Ok, so you get great resolution -- what in the blazes are you going to
use to "imprint" the image on? All photons above UV energy levels will
cause bond cleavage (Nanosystems, Section 6.5: Photochemical damage).
One of the big problems they are having with Extreme UV lithography
now is that they don't have materials that can withstand the damage
caused by the light at the smaller wavelengths.
On Sat, 16 Aug 2003, Anders Sandberg wrote:
>
> Exactly my thought. I have been considering nanotech tamper proofing of
> small "black boxes". While I think I have some good designs that are
> impervious to material tampering, a gamma ray laser might allow making a
> destructive hologram.
I don't see how you can disintegrate the box and not the hologram material.
> The beam hits the black box, disintegrating it,
> but before that a refracted wavefront appears and can be caught on a
> screen, enabling reconstruction of the black box interior.
I can see it now, people show up at the airport, throw their luggage
onto the Gamma-Ray machine which subsequently vaporizes their luggage
while providing them with a data cube of what their luggage contained.
At their destination they throw the data cube into a matter compiler and
"pooff" out comes their luggage (presumably still rather warm from
the rapid assembly of so many molecules). I expect it would make the
airlines very happy.
> The main
> problem is the wave-particle duality: in order to get the hologram we
> need to get enough photons on the screen to find the pattern, and that
> implies a very high intensity.
No kidding...
> Anybody who knows more about gamma diffraction to give a considered
> opinion?
I would think that how they manage to pull the rabbit out of the hat
with the Chandra telescope would be the place to start. In particular
whether or not they studied the lifetime of the scope.

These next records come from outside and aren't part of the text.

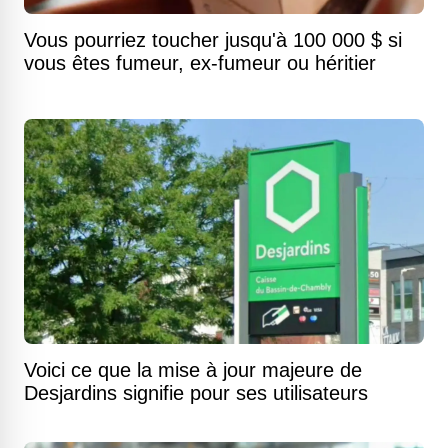
Vous pourriez toucher jusqu'à 100 000 $ si
vous êtes fumeur, ex-fumeur ou héritier
Voici ce que la mise à jour majeure de
Desjardins signifie pour ses utilisateurs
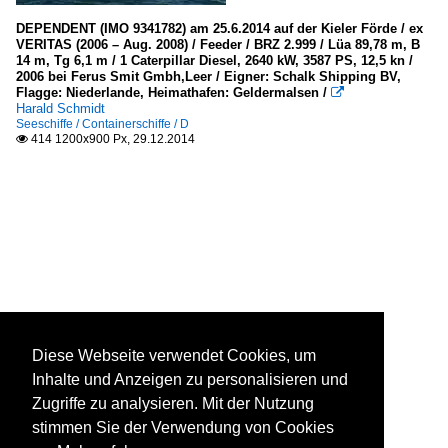
DEPENDENT (IMO 9341782) am 25.6.2014 auf der Kieler Förde / ex
VERITAS (2006 – Aug. 2008) / Feeder / BRZ 2.999 / Lüa 89,78 m, B
14 m, Tg 6,1 m / 1 Caterpillar Diesel, 2640 kW, 3587 PS, 12,5 kn /
2006 bei Ferus Smit Gmbh,Leer / Eigner: Schalk Shipping BV,
Flagge: Niederlande, Heimathafen: Geldermalsen /

Harald Schmidt
Seeschiffe / Containerschiffe / D
414 1200x900 Px, 29.12.2014

Diese Webseite verwendet Cookies, um
Inhalte und Anzeigen zu personalisieren und
Zugriffe zu analysieren. Mit der Nutzung
stimmen Sie der Verwendung von Cookies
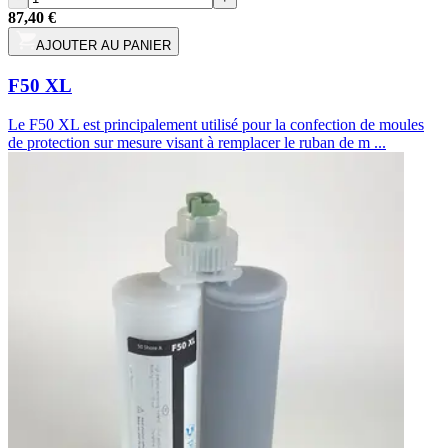
87,40 €
AJOUTER AU PANIER
F50 XL
Le F50 XL est principalement utilisé pour la confection de moules
de protection sur mesure visant à remplacer le ruban de m ...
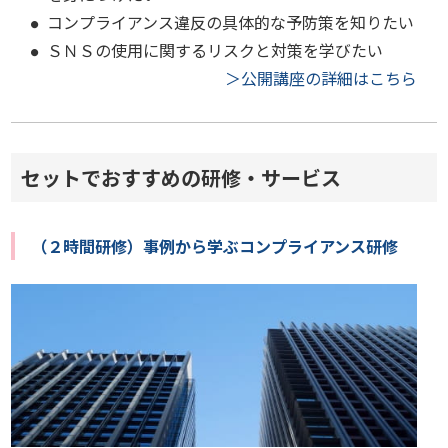
コンプライアンス違反の具体的な予防策を知りたい
ＳＮＳの使用に関するリスクと対策を学びたい
＞公開講座の詳細はこちら
セットでおすすめの研修・サービス
（２時間研修）事例から学ぶコンプライアンス研修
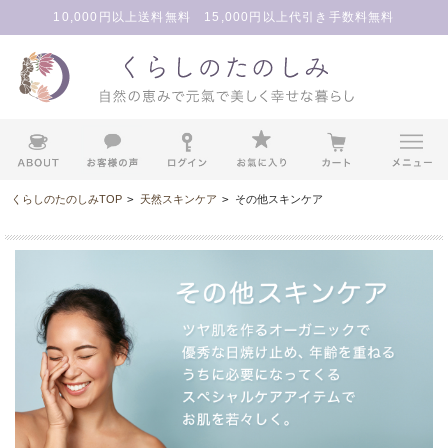
10,000円以上送料無料 15,000円以上代引き手数料無料
くらしのたのしみTOP
>
天然スキンケア
>
その他スキンケア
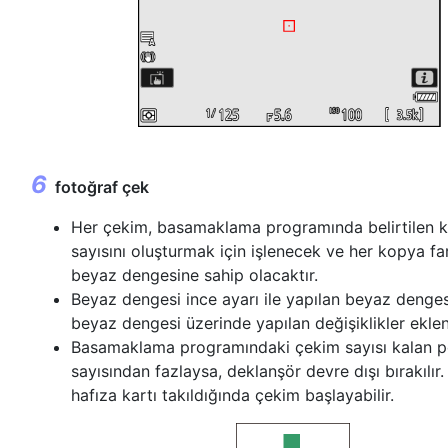
fotoğraf çek
Her çekim, basamaklama programında belirtilen 
sayısını oluşturmak için işlenecek ve her kopya far
beyaz dengesine sahip olacaktır.
Beyaz dengesi ince ayarı ile yapılan beyaz denges
beyaz dengesi üzerinde yapılan değişiklikler eklen
Basamaklama programındaki çekim sayısı kalan 
sayısından fazlaysa, deklanşör devre dışı bırakılır.
hafıza kartı takıldığında çekim başlayabilir.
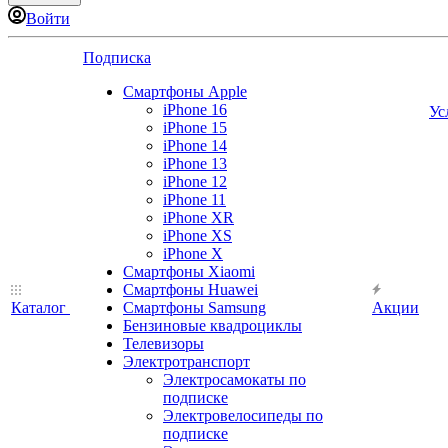
Войти
Подписка
Смартфоны Apple
iPhone 16
Ус
iPhone 15
iPhone 14
iPhone 13
iPhone 12
iPhone 11
iPhone XR
iPhone XS
iPhone X
Смартфоны Xiaomi
Смартфоны Huawei
Каталог
Смартфоны Samsung
Акции
Бензиновые квадроциклы
Телевизоры
Электротранспорт
Электросамокаты по
подписке
Электровелосипеды по
подписке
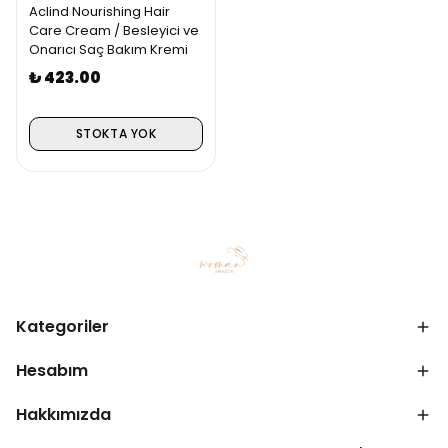
Aclind Nourishing Hair
Care Cream / Besleyici ve
Onarıcı Saç Bakım Kremi
₺ 423.00
STOKTA YOK
Kategoriler
Hesabım
Hakkımızda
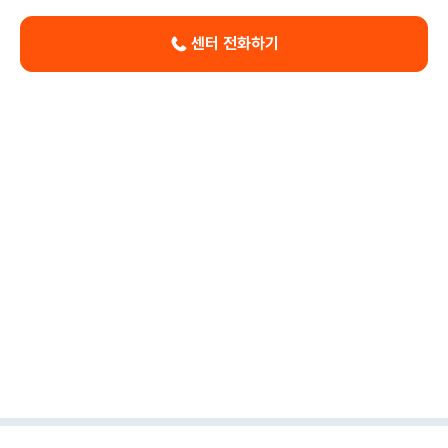
센터 전화하기
이용약관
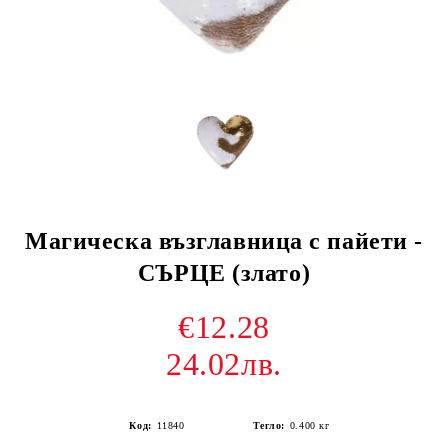
Магическа възглавница с пайети -
СЪРЦЕ (злато)
€12.28
24.02лв.
Код:
11840
Тегло:
0.400
кг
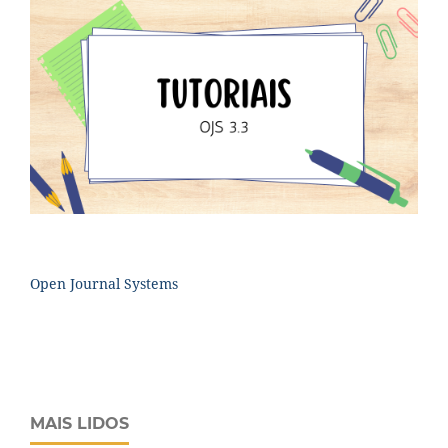
Open Journal Systems
MAIS LIDOS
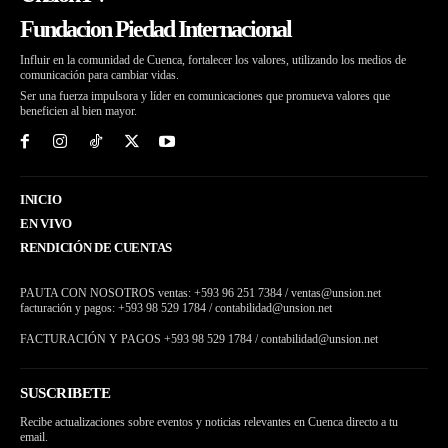
Fundacion Piedad Internacional
Influir en la comunidad de Cuenca, fortalecer los valores, utilizando los medios de
comunicación para cambiar vidas.
Ser una fuerza impulsora y líder en comunicaciones que promueva valores que
beneficien al bien mayor.
INICIO
EN VIVO
RENDICIÓN DE CUENTAS
PAUTA CON NOSOTROS ventas: +593 96 251 7384 / ventas@unsion.net
facturación y pagos: +593 98 529 1784 / contabilidad@unsion.net
FACTURACIÓN Y PAGOS +593 98 529 1784 / contabilidad@unsion.net
SUSCRIBETE
Recibe actualizaciones sobre eventos y noticias relevantes en Cuenca directo a tu
email.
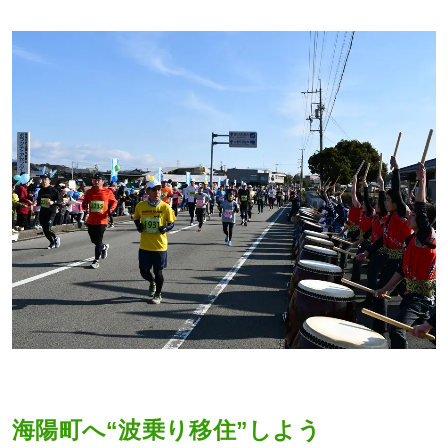
海陽町へ“波乗り移住”しよう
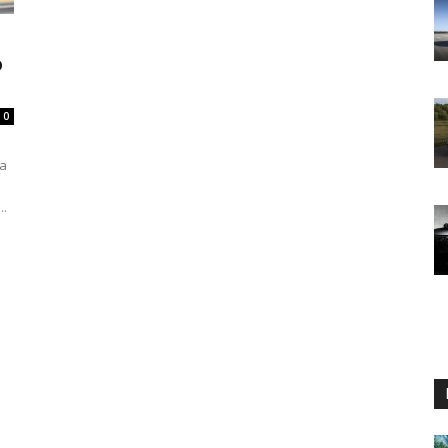
o
0
ya
..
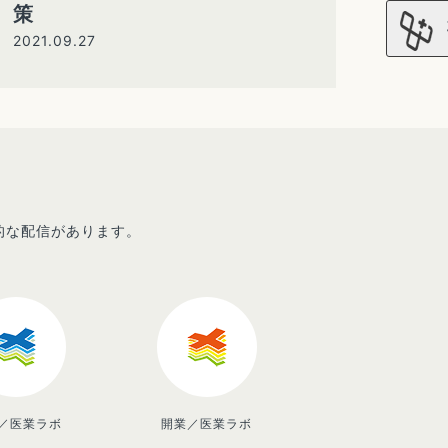
策
2021.09.27
先的な配信があります。
／医業ラボ
開業／医業ラボ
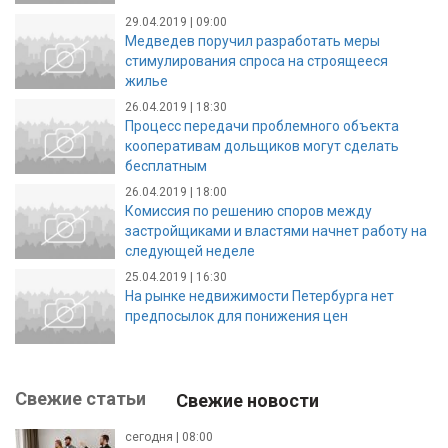
29.04.2019 | 09:00
Медведев поручил разработать меры
стимулирования спроса на строящееся
жилье
26.04.2019 | 18:30
Процесс передачи проблемного объекта
кооперативам дольщиков могут сделать
бесплатным
26.04.2019 | 18:00
Комиссия по решению споров между
застройщиками и властями начнет работу на
следующей неделе
25.04.2019 | 16:30
На рынке недвижимости Петербурга нет
предпосылок для понижения цен
Свежие статьи
Свежие новости
сегодня | 08:00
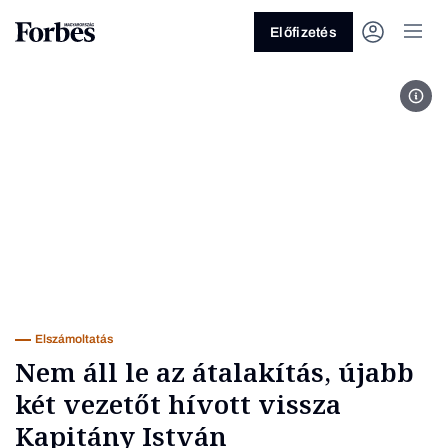
Előfizetés
Fotó
Vagy fedezze fel a következő
témákat
Üzlet
Pénz
Zöld
Legyél jobb!
Elszámoltatás
Nem áll le az átalakítás, újabb
két vezetőt hívott vissza
Kapitány István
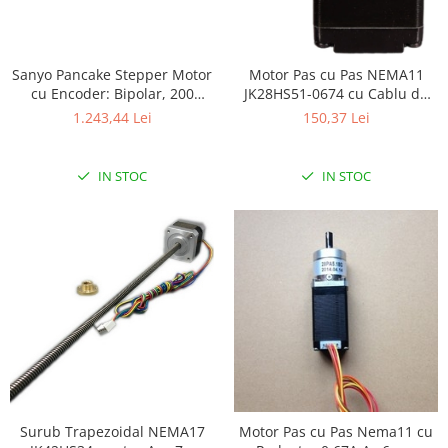
Generale
LED
Microcontrollere AVR
Sanyo Pancake Stepper Motor
Motor Pas cu Pas NEMA11
cu Encoder: Bipolar, 200
JK28HS51-0674 cu Cablu de
PCB - Placute Circuit
Steps/Rev, 42×31.5mm, 5.4V, 1
300MM Ax Rotund 1.8
1.243,44 Lei
150,37 Lei
Rezistoare
A/Faza, 4000 CPR
Creion 3D 3Doodler
IN STOC
IN STOC
Imprimante 3D
Imprimante 3D
3Doodler
Componente
Componente
Componente E3D
Filament Premium ABS 1.75 mm
Filament Premium ABS 3 mm
Filament Premium PLA 1.75 mm
Surub Trapezoidal NEMA17
Motor Pas cu Pas Nema11 cu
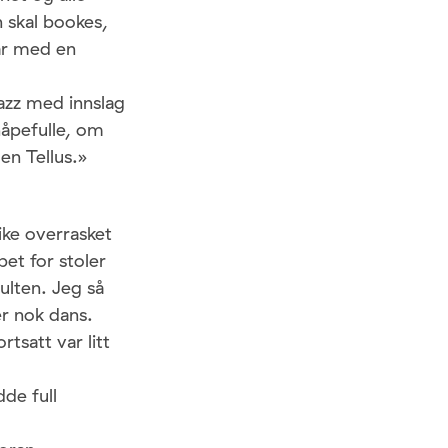
n skal bookes,
ar med en
jazz med innslag
håpefulle, om
en Tellus.»
like overrasket
et for stoler
ulten. Jeg så
r nok dans.
tsatt var litt
de full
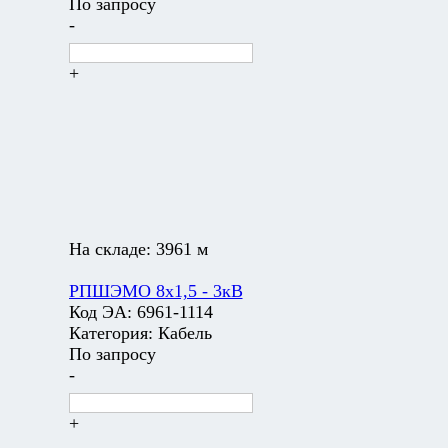
По запросу
-
+
На складе:
3961 м
РПШЭМО 8х1,5 - 3кВ
Код ЭА:
6961-1114
Категория:
Кабель
По запросу
-
+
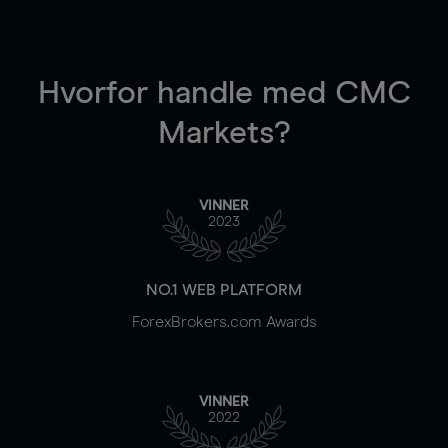
Hvorfor handle
med CMC
Markets?
VINNER
2023
NO.1 WEB PLATFORM
ForexBrokers.com Awards
VINNER
2022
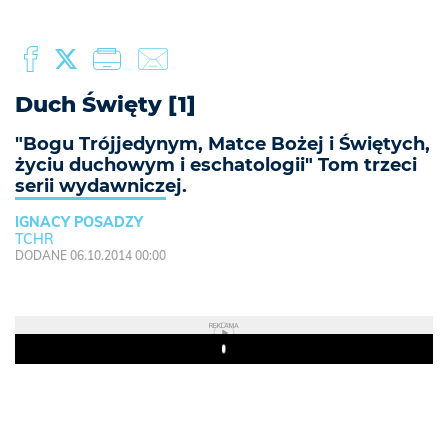
Duch Święty [1]
"Bogu Trójjedynym, Matce Bożej i Świętych,
życiu duchowym i eschatologii" Tom trzeci
serii wydawniczej.
IGNACY POSADZY
TCHR
DODANE 06.10.2014 00:00
REKLAMA
Play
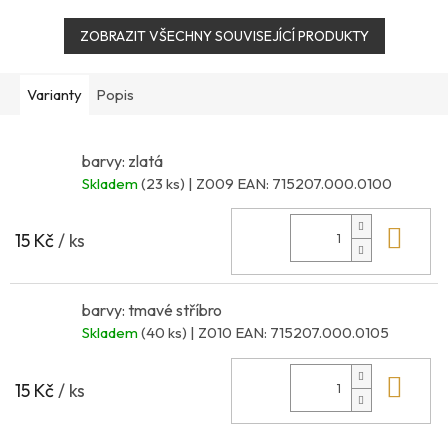
ZOBRAZIT VŠECHNY SOUVISEJÍCÍ PRODUKTY
Varianty
Popis
barvy: zlatá
Skladem
(23 ks)
| Z009
EAN:
715207.000.0100
Do 
15 Kč
/ ks
barvy: tmavé stříbro
Skladem
(40 ks)
| Z010
EAN:
715207.000.0105
Do 
15 Kč
/ ks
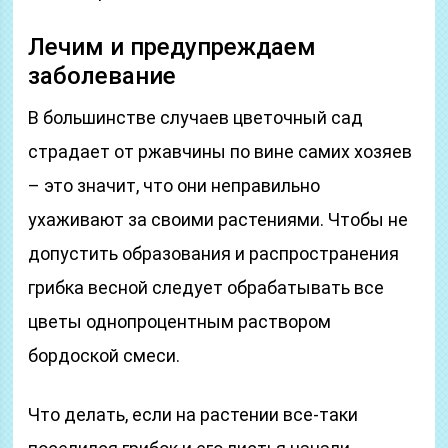
Лечим и предупреждаем
заболевание
В большинстве случаев цветочный сад
страдает от ржавчины по вине самих хозяев
– это значит, что они неправильно
ухаживают за своими растениями. Чтобы не
допустить образования и распространения
грибка весной следует обрабатывать все
цветы однопроцентным раствором
бордоской смеси.
Что делать, если на растении все-таки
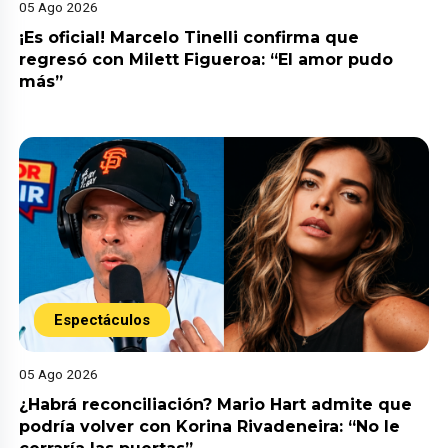
05 Ago 2026
¡Es oficial! Marcelo Tinelli confirma que
regresó con Milett Figueroa: “El amor pudo
más”
Espectáculos
05 Ago 2026
¿Habrá reconciliación? Mario Hart admite que
podría volver con Korina Rivadeneira: “No le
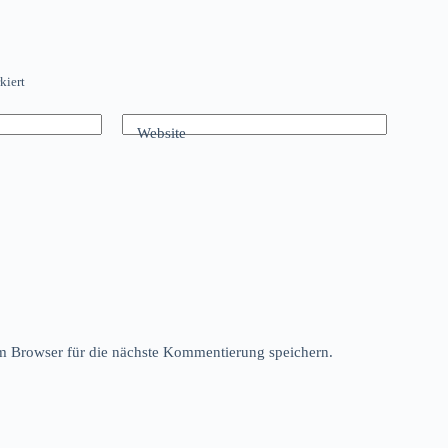
kiert
Website
 Browser für die nächste Kommentierung speichern.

I'm believe
that you can detect X-rays with CCD detectors but I'm unsure of what
damage the detectors are exposed to in the process.
> I think one way of hiding data better is to hide it in electron spins,
> but that might also show up in the hologram?
I've never seen anything that suggests you can query the spins using
X-rays or gamma-rays (I will however ask someone who knows more than I
[my father] and get back if he speculates positively about this.)